The Shrill One turns it up a notch in his New York Times column today.

There are two ways to describe the confrontation between Congress and the Bush administration over funding for the Iraq surge. You can pretend that it’s a normal political dispute. Or you can see it for what it really is: a hostage situation, in which a beleaguered President Bush, barricaded in the White House, is threatening dire consequences for innocent bystanders — the troops — if his demands aren’t met.


I have been saying for sometime that the proper name for the current mission in Iraq should be Operation Cover Bush’s Ass and I believe that moreso now than ever. There is no reasonable expectations of turning Iraq into a pro-Western democracy at this point and the sole purpose for our troops to stay in Iraq is to keep the country from spiraling into total chaos before Bush finally leaves office. The only problem is that the difference between “total chaos” and the current situation will be hardly perceptible.

A dilemma for the NRA

Virginia’s “liberal” gun laws made it perfectly legal for Cho Seung-Hui to purchase a semi-automatic handgun and hundreds of rounds of ammunition despite having been declared "an imminent danger to himself because of mental illness" by a judge in December 2005.
This news must surely pose a dilemma for the NRA. Will they support efforts to restrict gun sales to mentally deranged people? After all, such a law could concievably impact the vast majority of their membership.

Boris Yeltsin memories

I remember quite vividly where I was when Boris Yeltsin became a household name in this country. It was the morning of August 19, 1991 and my wife and I were in New Hampshire at a quaint little bed & breakfast in the White Mountains where we were celebrating our first anniversary which had been on Aug. 18.
While we had been at the B&B we were essentially cut off from the world - no TVs, no radios, no newspapers - nothing to distract from the beautiful mountain scenery that was surrounding us. But on the morning of the 19th when we came down for breakfast we found the proprietor of the B&B in the kitchen intently listening to a radio. We were shocked to learn that there had been a coup in the Soviet Union and Mikhail Gorbachev was under house arrest. And as if that wasn’t frightening enough, we learned at the same time that there was a major hurricane bearing down on us just off the coast of Rhode Island. Yikes! You take a few days off from keeping up with the news and all heck breaks loose!
By the time I saw a newspaper there were pictures of Yeltsin astride the tank outside the Kremlin and it was clear that a new star had been born. The coup turned out to be the final death throes of the old Soviet system and it all turned out for the better. But for a short time there it seemed like it could have been a lot worse.

Thursday, April 19, 2007

D.C. representation

I just watched on C-SPAN as the House passed a bill giving the District of Columbia a representative with full voting rights in the House. The Legislation also gives Utah an additional Congressional seat as part of a bi-partisan compromise, thus raising the total number of House members from 435 to 437.
Despite this show of good will and the obvious merits of giving the more than half a million D.C. residents full representation in our government, the majority of Republicans in Congress voted against the bill. Jerks.
The last time this issue came up, they succeeded in defeating it by tying the bill down with an NRA-backed measure to undermine D.C.'s ban on semi-automatic weapons.
I’m not sure what happens next - whether the bill faces a Republican filibuster in the Senate or a veto threat from our illustrious Commander-in-Chief. But hopefully this will mark the long overdue culmination of an effort to grant D.C. citizens their full rights under the Constitution.

Wednesday, April 18, 2007

Lax gun laws

Today my friend Bill Crawford says:
The question on everyone's mind today is, do stricter gun laws prevent crime?

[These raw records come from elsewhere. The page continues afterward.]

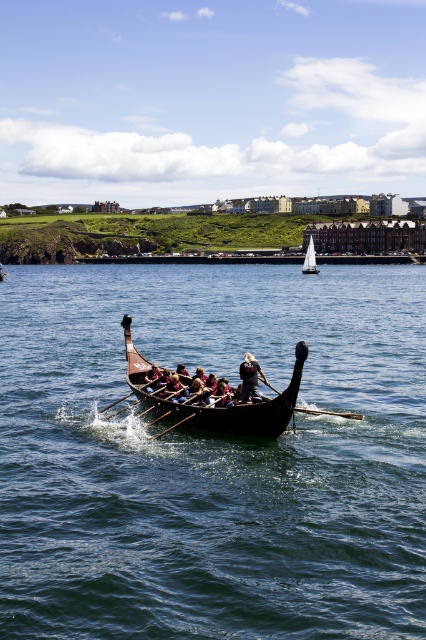 Question: Estimate the real-world distances between objects in this image. Which object is farther from the white sailboat at upper center?

Choices:
 (A) dark blue water at center
 (B) dark brown leather helmet at center
 (C) wooden at center

Answer: (C)

Question: Is dark brown leather helmet at center in front of wooden at center?

Choices:
 (A) no
 (B) yes

Answer: (A)

Question: Considering the relative positions of dark blue water at center and dark brown leather helmet at center in the image provided, where is dark blue water at center located with respect to dark brown leather helmet at center?

Choices:
 (A) above
 (B) below

Answer: (A)

Question: Can you confirm if dark blue water at center is smaller than white sailboat at upper center?

Choices:
 (A) yes
 (B) no

Answer: (B)

Question: Which point is farther to the camera?

Choices:
 (A) wooden at center
 (B) wooden dark brown canoe at center
 (C) white sailboat at upper center

Answer: (C)

Question: Which is nearer to the white sailboat at upper center?

Choices:
 (A) dark blue water at center
 (B) wooden dark brown canoe at center
 (C) wooden at center

Answer: (A) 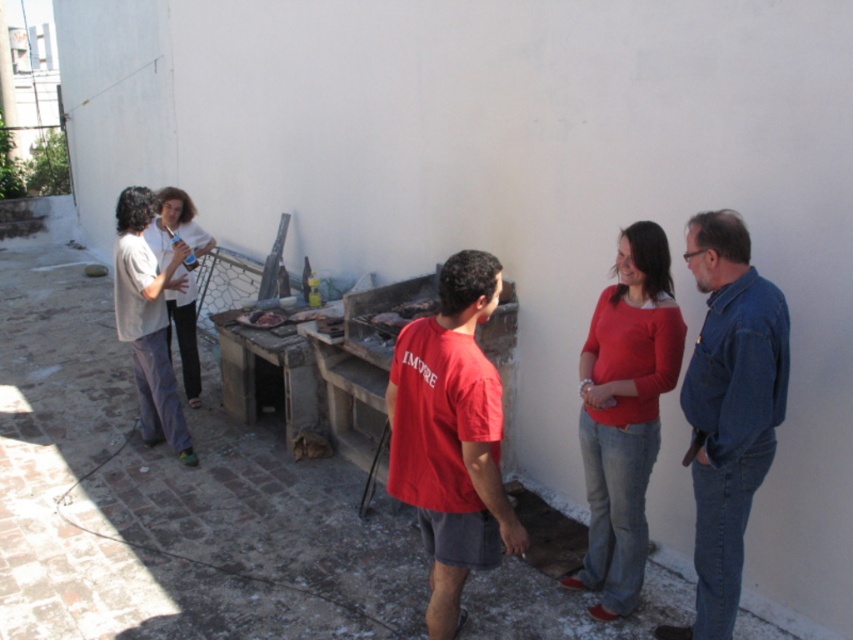 Is blue denim shirt at right smaller than white matte shirt at left?

Indeed, blue denim shirt at right has a smaller size compared to white matte shirt at left.

Between point (712, 518) and point (189, 276), which one is positioned behind?

Point (189, 276)

Describe the element at coordinates (728, 410) in the screenshot. The width and height of the screenshot is (853, 640). I see `blue denim shirt at right` at that location.

What are the coordinates of `blue denim shirt at right` in the screenshot? It's located at (728, 410).

Which is above, red matte shirt at center or brown leather food at center?

brown leather food at center is above.

Which is in front, point (442, 372) or point (271, 314)?

Point (442, 372) is more forward.

Is point (473, 520) more distant than point (271, 323)?

That is False.

The image size is (853, 640). Find the location of `red matte shirt at center`. red matte shirt at center is located at coordinates (451, 436).

Which is above, matte red sweater at center or white matte shirt at left?

white matte shirt at left is above.

Locate an element on the screen. matte red sweater at center is located at coordinates (624, 413). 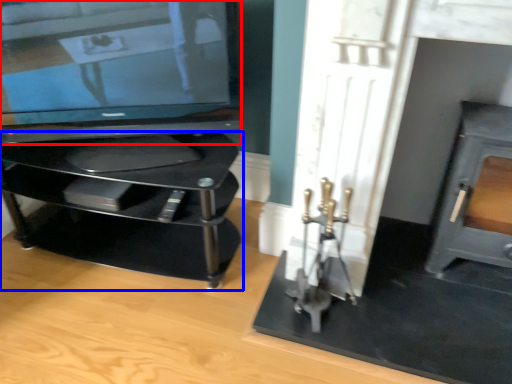 Question: Among these objects, which one is farthest to the camera, television (highlighted by a red box) or furniture (highlighted by a blue box)?

Choices:
 (A) television
 (B) furniture

Answer: (B) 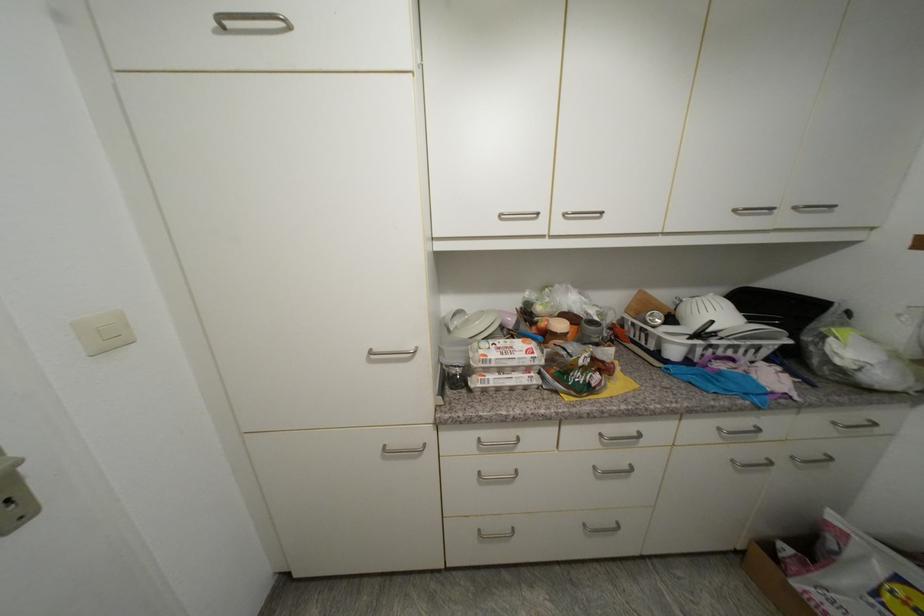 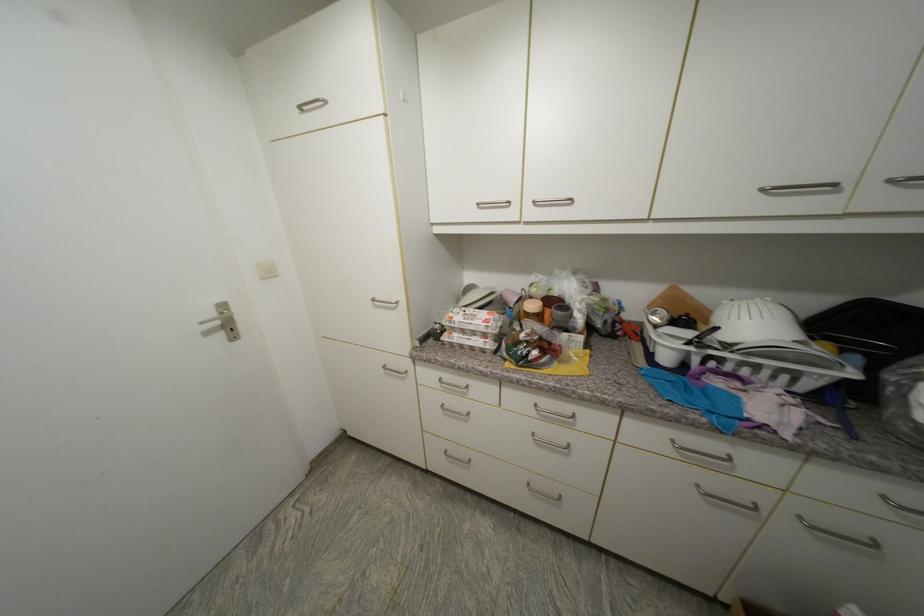 In the second image, find the point that corresponds to [650,294] in the first image.

(685, 292)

While I disagree with his answer, I think it is also the wrong question to ask.
This is the question on most people’s minds today:

The Big Question: Is there a link between America's lax gun laws and the high murder rate?

The answer, unfortunately, is yes.

The massacre at Virginia Tech has, yet again, focused attention on the culture of guns and the ease of obtaining firearms in America, an unending source of amazement to most of the rest of the world. Roughly 29,000 people are killed by firearms every year - 10 times as many as died on September 11, 2001. Of the victims, some 11,000 are murdered, 17,000 use a gun to commit suicide, and almost 1,000 die in accidents. Some sub-statistics are even more disturbing. Every day three children under 19 die from a gun wound. Across the country, roughly 1,000 crimes involving firearms are committed every 24 hours. The rampage of Cho Seung-Hui, the deadliest mass shooting in US history, will merely add one suicide and 33 murders (at the latest count) to these grim totals.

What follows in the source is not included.